The Performance is an entity itself, which R66_included_performed_version_of the work. There is no direct link to the text included in DraCor:

<https://dracor.org/entity/ger000088/performance/premiere> a frbroo:F31_Performance ;
    rdfs:label "Premiere of Lessing, Gotthold Ephraim: Emilia Galotti. Ein Trauerspiel in fünf Aufzügen" ;
    frbroo:R66_included_performed_version_of <https://dracor.org/entity/ger000088/work> ;
    crm:P2_has_type <https://dracor.org/entity/type/performance/premiere> ;
    crm:P4_has_time-span <https://dracor.org/entity/ger000088/performance/premiere/ts> .
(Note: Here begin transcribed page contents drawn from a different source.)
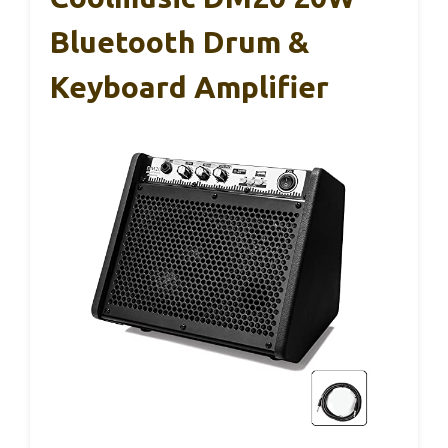
Bluetooth Drum &
Keyboard Amplifier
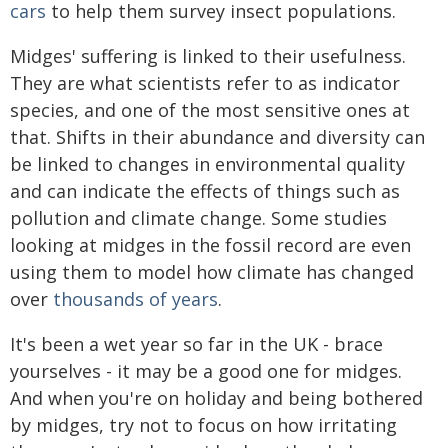
cars
to help them survey insect populations.
Midges' suffering is linked to their usefulness.
They are what scientists refer to as indicator
species, and one of the most sensitive ones at
that. Shifts in their abundance and diversity can
be linked to changes in environmental quality
and can indicate the effects of things such as
pollution and climate change. Some studies
looking at midges in the fossil record are even
using them to model how climate has changed
over
thousands of years
.
It's been a wet year so far in the UK - brace
yourselves - it may be a good one for midges.
And when you're on holiday and being bothered
by midges, try not to focus on how irritating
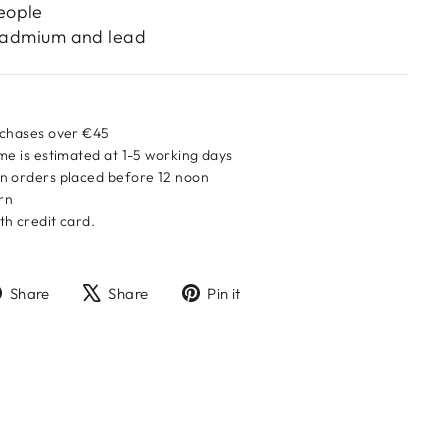
eople
 cadmium and lead
rchases over €45
me is estimated at 1-5 working days
n orders placed before 12 noon
urn
h credit card.
Share
Tweet
Pin
Share
Share
Pin it
on
on
on
Facebook
X
Pinterest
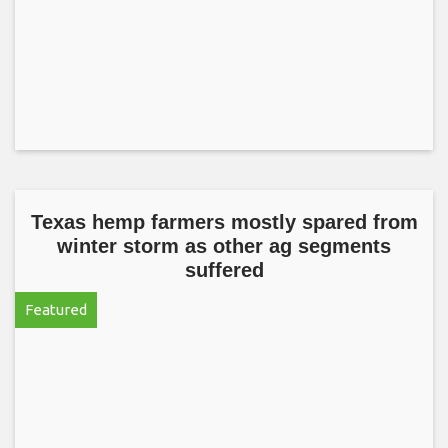
Texas hemp farmers mostly spared from
winter storm as other ag segments
suffered
Featured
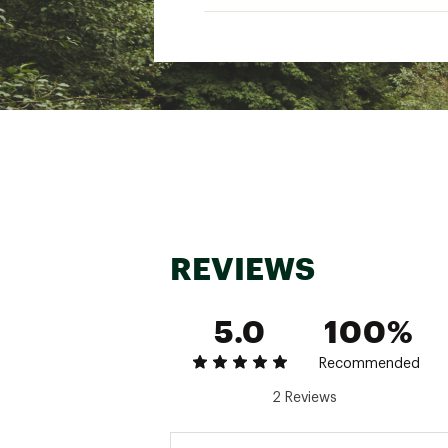
REVIEWS
5.0
100%
Recommended
2 Reviews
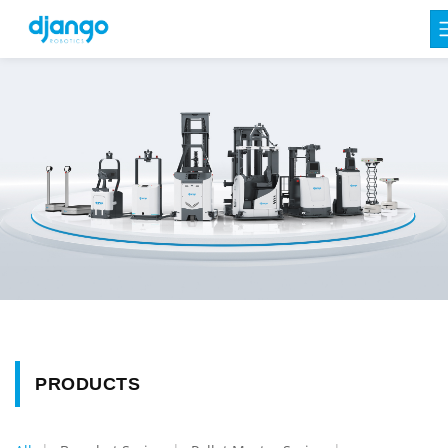
PRODUCTS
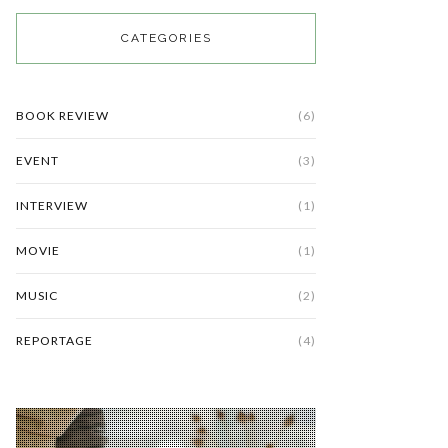
CATEGORIES
BOOK REVIEW
(6)
EVENT
(3)
INTERVIEW
(1)
MOVIE
(1)
MUSIC
(2)
REPORTAGE
(4)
The "written"-info is super difficult, if I want to date it. I use two "activities" for that:

<https://dracor.org/entity/ger000088/creation/0> a frbroo:F28_Expression_Creation ;
    rdfs:label "Writing of 'Emilia Galotti', until it was first published." ;
    frbroo:R19_created_a_realization_of <https://dracor.org/entity/ger000088/work> ;
    crm:P134i_was_continued_by <https://dracor.org/entity/ger000088/creation/0/end> ;
    crm:P14_carried_out_by <https://dracor.org/entity/Q34628> ;
    crm:P2_has_type <https://dracor.org/entity/type/activity/writing> ;
    crm:P4_has_time-span <https://dracor.org/entity/ger000088/creation/0/ts> .
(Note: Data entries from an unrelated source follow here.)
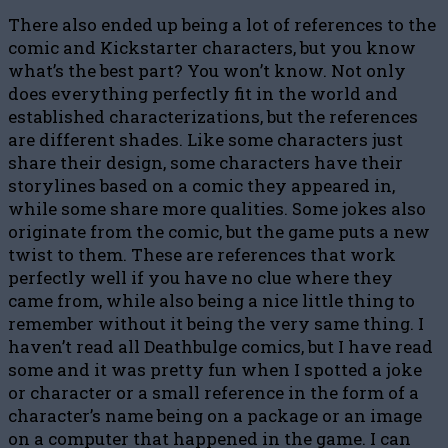
There also ended up being a lot of references to the
comic and Kickstarter characters, but you know
what’s the best part? You won’t know. Not only
does everything perfectly fit in the world and
established characterizations, but the references
are different shades. Like some characters just
share their design, some characters have their
storylines based on a comic they appeared in,
while some share more qualities. Some jokes also
originate from the comic, but the game puts a new
twist to them. These are references that work
perfectly well if you have no clue where they
came from, while also being a nice little thing to
remember without it being the very same thing. I
haven’t read all Deathbulge comics, but I have read
some and it was pretty fun when I spotted a joke
or character or a small reference in the form of a
character’s name being on a package or an image
on a computer that happened in the game. I can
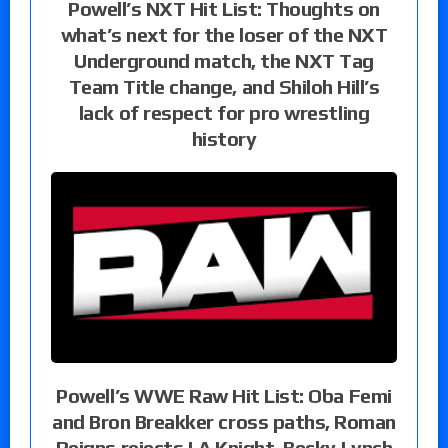
Powell’s NXT Hit List: Thoughts on
what’s next for the loser of the NXT
Underground match, the NXT Tag
Team Title change, and Shiloh Hill’s
lack of respect for pro wrestling
history
Powell’s WWE Raw Hit List: Oba Femi
and Bron Breakker cross paths, Roman
Reigns rejects LA Knight, Becky Lynch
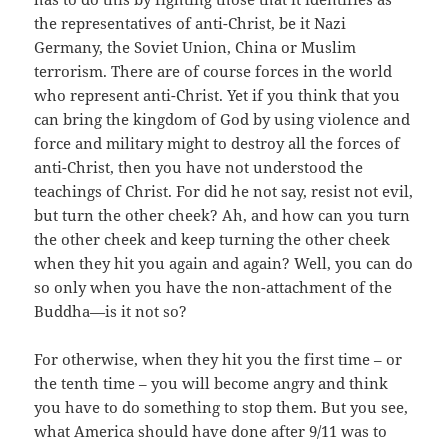
the representatives of anti-Christ, be it Nazi
Germany, the Soviet Union, China or Muslim
terrorism. There are of course forces in the world
who represent anti-Christ. Yet if you think that you
can bring the kingdom of God by using violence and
force and military might to destroy all the forces of
anti-Christ, then you have not understood the
teachings of Christ. For did he not say, resist not evil,
but turn the other cheek? Ah, and how can you turn
the other cheek and keep turning the other cheek
when they hit you again and again? Well, you can do
so only when you have the non-attachment of the
Buddha—is it not so?
For otherwise, when they hit you the first time – or
the tenth time – you will become angry and think
you have to do something to stop them. But you see,
what America should have done after 9/11 was to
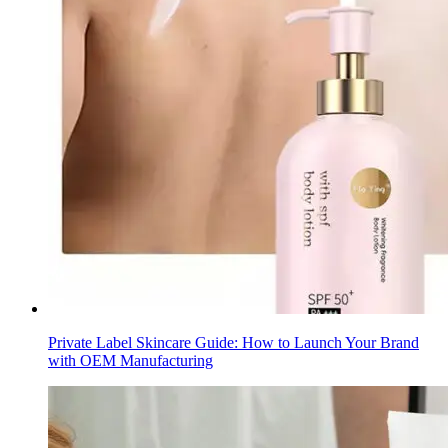
Private Label Skincare Guide: How to Launch Your Brand
with OEM Manufacturing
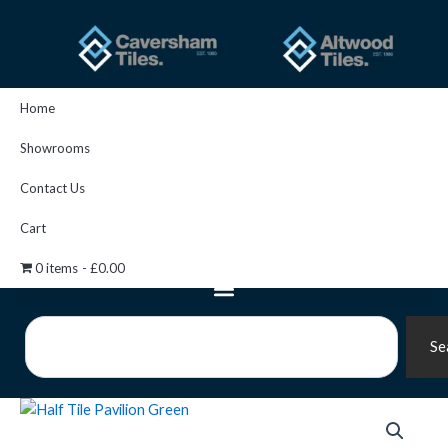
Skip
to
content
Home
Showrooms
Contact Us
Cart
0 items
£0.00
Search
Se
Artworks
Half
Tile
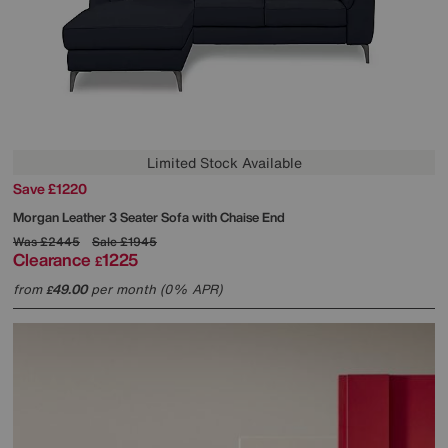
Limited Stock Available
Save £1220
Morgan Leather 3 Seater Sofa with Chaise End
Was
£2445
Sale
£1945
Clearance
1225
£
from
49.00
per month (0% APR)
£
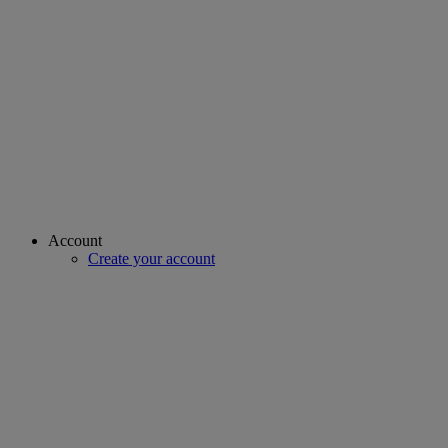
Account
Create your account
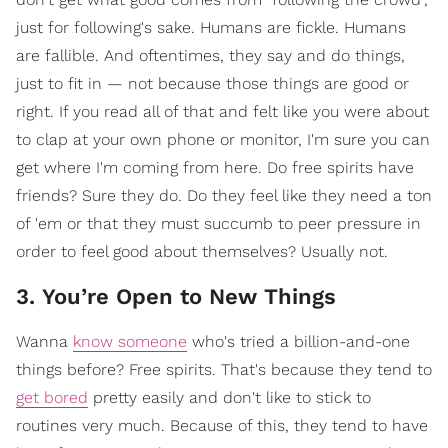
just for following's sake. Humans are fickle. Humans
are fallible. And oftentimes, they say and do things,
just to fit in — not because those things are good or
right. If you read all of that and felt like you were about
to clap at your own phone or monitor, I'm sure you can
get where I'm coming from here. Do free spirits have
friends? Sure they do. Do they feel like they need a ton
of 'em or that they must succumb to peer pressure in
order to feel good about themselves? Usually not.
3. You’re Open to New Things
Wanna
know someone
who's tried a billion-and-one
things before? Free spirits. That's because they tend to
get bored
pretty easily and don't like to stick to
routines very much. Because of this, they tend to have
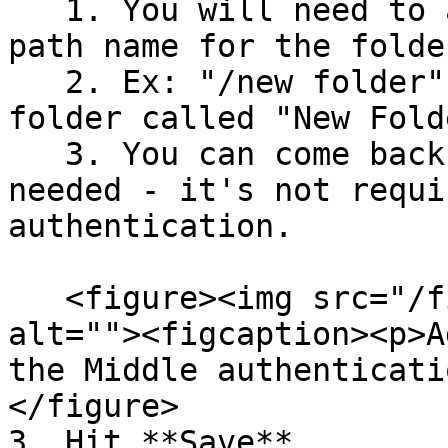
   1. You will need to add the lower-case file 
path name for the folder
   2. Ex: "/new folder" is the file path for the 
folder called "New Folde
   3. You can come back and do this step later if 
needed - it's not requi
authentication.

   <figure><img src="/files/Wy982wOwriL9vBz6rDgZ" 
alt=""><figcaption><p>A
the Middle authenticati
</figure>

3. Hit **Save**
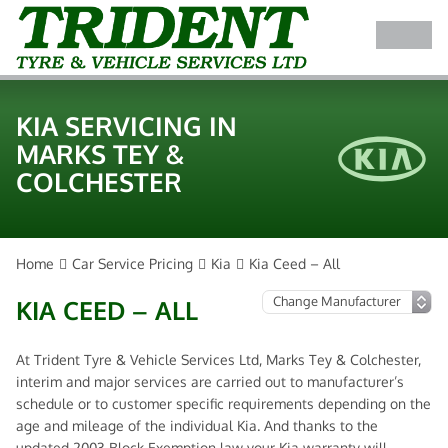
KIA SERVICING IN
MARKS TEY &
COLCHESTER
Home
Car Service Pricing
Kia
Kia Ceed – All
KIA CEED – ALL
At Trident Tyre & Vehicle Services Ltd, Marks Tey & Colchester,
interim and major services are carried out to manufacturer’s
schedule or to customer specific requirements depending on the
age and mileage of the individual Kia. And thanks to the
updated 2003 Block Exemption law your Kia warranty will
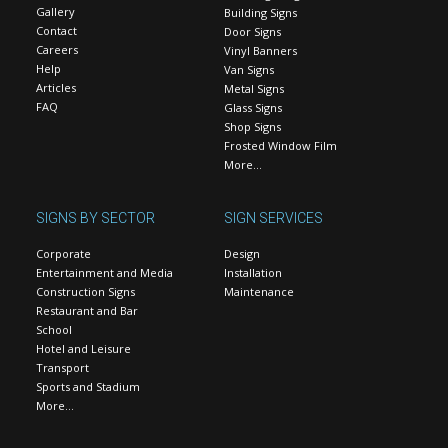
Gallery
Building Signs
Contact
Door Signs
Careers
Vinyl Banners
Help
Van Signs
Articles
Metal Signs
FAQ
Glass Signs
Shop Signs
Frosted Window Film
More…
SIGNS BY SECTOR
SIGN SERVICES
Corporate
Design
Entertainment and Media
Installation
Construction Signs
Maintenance
Restaurant and Bar
School
Hotel and Leisure
Transport
Sports and Stadium
More…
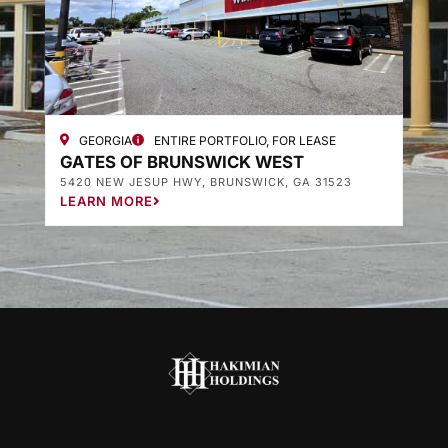
GEORGIA
ENTIRE PORTFOLIO, FOR LEASE
GATES OF BRUNSWICK WEST
G
5420 NEW JESUP HWY, BRUNSWICK, GA 31523
3
LEARN MORE
L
I can only really "date" the finishing activity, not really the whole process of "writing":

<https://dracor.org/entity/ger000088/creation/0/end> a crm:E7_Activity ;
    rdfs:label "Finishing writing 'Emilia Galotti', resulting in the text being ready for it's first publication." ;
    crm:P134_continued <https://dracor.org/entity/ger000088/creation/0> ;
    crm:P2_has_type <https://dracor.org/entity/type/activity/finishing> ;
    crm:P4_has_time-span <https://dracor.org/entity/ger000088/creation/0/end/ts> .

Not sure, if this really can/should go into the TEI. It's probably not the very best format to capture information about the work and surrounding events, e.g. performances.
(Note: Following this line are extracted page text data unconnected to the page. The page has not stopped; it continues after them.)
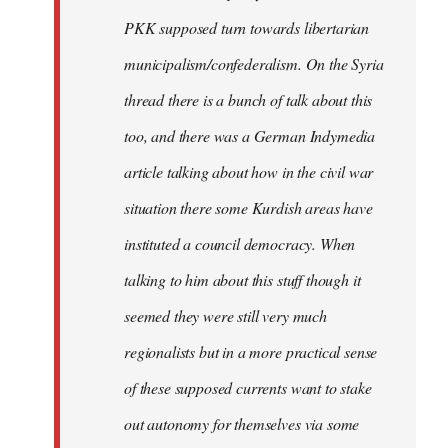
PKK supposed turn towards libertarian
municipalism/confederalism. On the Syria
thread there is a bunch of talk about this
too, and there was a German Indymedia
article talking about how in the civil war
situation there some Kurdish areas have
instituted a council democracy. When
talking to him about this stuff though it
seemed they were still very much
regionalists but in a more practical sense
of these supposed currents want to stake
out autonomy for themselves via some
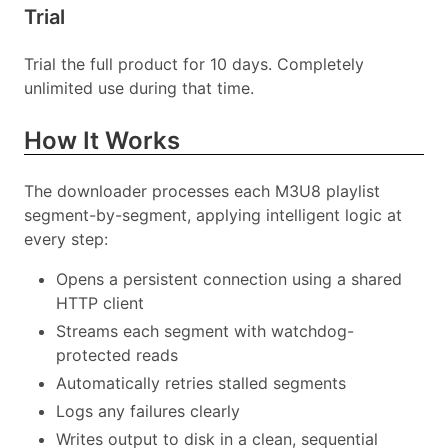
Trial
Trial the full product for 10 days. Completely
unlimited use during that time.
How It Works
The downloader processes each M3U8 playlist
segment-by-segment, applying intelligent logic at
every step:
Opens a persistent connection using a shared
HTTP client
Streams each segment with watchdog-
protected reads
Automatically retries stalled segments
Logs any failures clearly
Writes output to disk in a clean, sequential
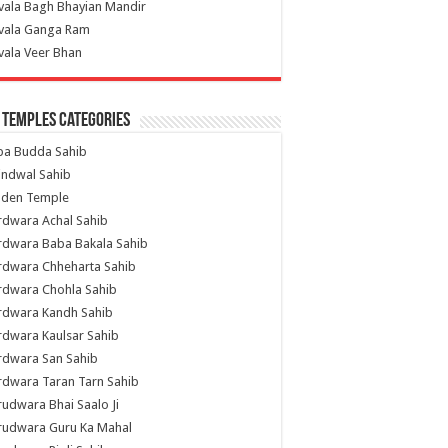
vala Bagh Bhayian Mandir
ivala Ganga Ram
vala Veer Bhan
 Temples Categories
ba Budda Sahib
indwal Sahib
lden Temple
rdwara Achal Sahib
rdwara Baba Bakala Sahib
rdwara Chheharta Sahib
rdwara Chohla Sahib
rdwara Kandh Sahib
dwara Kaulsar Sahib
rdwara San Sahib
dwara Taran Tarn Sahib
udwara Bhai Saalo Ji
rudwara Guru Ka Mahal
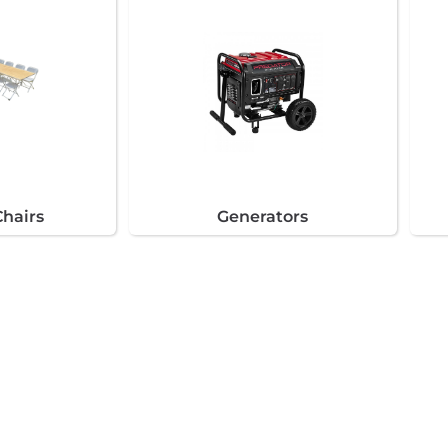
Chairs
Generators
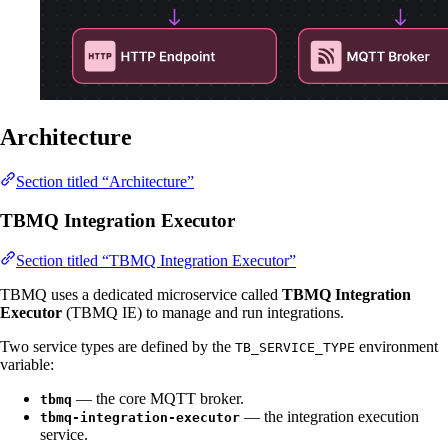
Architecture
Section titled “Architecture”
TBMQ Integration Executor
Section titled “TBMQ Integration Executor”
TBMQ uses a dedicated microservice called
TBMQ Integration
Executor
(TBMQ IE) to manage and run integrations.
Two service types are defined by the
environment
TB_SERVICE_TYPE
variable:
— the core MQTT broker.
tbmq
— the integration execution
tbmq-integration-executor
service.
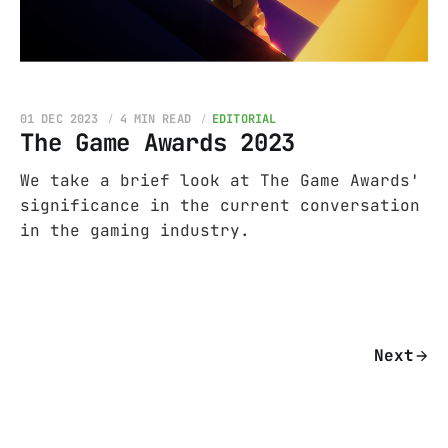
01 DEC 2023
4 MIN READ
EDITORIAL
The Game Awards 2023
We take a brief look at The Game Awards'
significance in the current conversation
in the gaming industry.
Next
lehkost commented 2 years ago

Thanks for the rdf serializations… I agree, it is difficult info to place in a TEI document. But for our standard analyses we need this info, especially to put plays in chronological order. I think we shouldn't just rely on other sources for this (plus, a lot of work has gone into looking all this up on our side).

So maybe, for lack of better ideas, we can put all three date types into the bibl-"firstEdition", we should just document it well. Wikidata ID for plays can also stay where it is, as long as there's documentation, too, and our API knows where to find it…

ingoboerner commented 2 years ago

I was thinking about the encoding, and I have to say: To me the nested <bibl>-Elements somehow make perfekt sense, because they actually convey the information explicitly, that there is a "digitalSource" that was transformed to the DraCor-File (outer <bibl>). This source is based on a printed edition of a text (hence called "originalSource" (inner <bibl>). If we put the <bibl> on the same level, we would loose this explicit relation between the sources. That would be an argument for the nesting.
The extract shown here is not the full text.